BACKGROUND AND AIMS
With recent emphasis placed on using stone volumes in surgical outcomes research,1-6 there is a need to assess the accuracy and utility of available tools. The authors sought to assess the accuracy of AI-calculated volumes compared to semi-automated methods5,6 and evaluate whether cumulative stone diameter, semi-automated (SA) stone volume calculation, or a fully automated AI method was a better predictor of stone-free status following suction-augmented ureteroscopy (Figure 1).

Figure 1: Study schema and primary aims.
SFR: Stone-Free Rate; SFR-A: Stone-Free Rate-Grade A; SFR-C: Stone-Free Rate-Grade C.
METHODS
A total of 171 CT scans were included (96 pre-operation and 75 post-operation). Cumulative stone diameter was measured manually. Stone volumes were assessed using two semi-automated segmentation applications (QSAS [Mayo Clinic, Rochester, Minnesota, USA], 3D-Slicer [Chitubox, Schenzhen, China]), which require investigator annotation of the region of interest. A Mayo Clinic-developed AI programme calculated stone volumes in a fully automated fashion. Pearson correlation assessed the association between AI-estimated and semi-automated volumes. Sensitivity and specificity of the AI model were assessed for absolute stone-free rate (SFR-Grade A) on post-operative scans. Receiver operating characteristic analysis evaluated accuracy of pre-operative stone burden metrics in predicting stone-free status using SFR-Grade A (no residual fragments) and SFR-Grade C, stone-free rate with residual fragments between 2.1–4.0 mm in size (no fragments >4 mm) criteria.
RESULTS
AI-estimated stone volumes showed strong linear correlations with both 3D-Slicer (R=0.95; p<0.001; mean difference: -0.31 mm3; interquartile range: -13.06–25.81 mm3) and QSAS (R=0.95; p<0.001; mean difference: 0 mm3; interquartile range: -12.0–8.0 mm3) calculated volumes. Among post-operative scans, strong correlations persisted with QSAS (R=0.88; p<0.001) and 3D-Slicer (R=0.86; p<0.001).
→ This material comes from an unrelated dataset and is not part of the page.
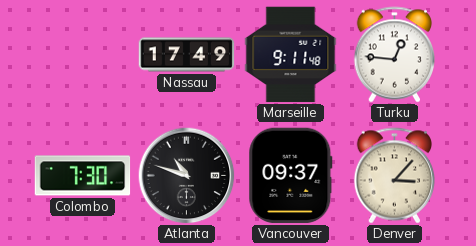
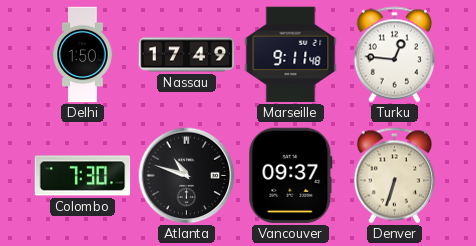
Delhi: none -> 1:50
Denver: 3:07 -> 6:33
Among 59 patients with eligible pre- and post-operative imaging, the AI model demonstrated a sensitivity of 85.7% and specificity of 88.9% for SFR-Grade A. In cases of incorrect stone-free determination, parenchymal stones were identified in both false-negative cases, and the largest false-positive residual burden (16 mm3) occurred in the right moiety of a horseshoe kidney.
Among 69 patients with a single ureteroscopy and complete follow-up imaging within 3 months, no significant difference was found between preoperative volumetric and diameter measurements in predicting SFR-Grade A. Cumulative pre-operative diameter outperformed QSAS-calculated volume in predicting SFR-Grade C (area under the curve: 0.78 versus 0.62; DeLong Test p=0.037). Sub-analysis of flexible and navigable ureteric access sheath cases revealed no difference between any measurement in predicting SFR-Grade A or -Grade C.
All pre-operative stone measurements correlated significantly with operative time; however, semi-automated volumes from 3D-Slicer (R2=0.41) and QSAS (R2=0.37) explained more variation in operative time than cumulative diameter (R2=0.25) or AI-estimated volume (R2=0.24).
CONCLUSION
A fully automated, AI-driven method for stone volume determination was highly accurate, offering an efficient option for estimating pre-operative or residual stone burden.
The AI model was 85.7% sensitive and 88.9% specific for determining SFR-Grade A without clinician annotation, with errors concentrated in small low-attenuation stones and anatomic variants. Pre-operative volumetric measurements did not outperform cumulative diameter in predicting stone-free status.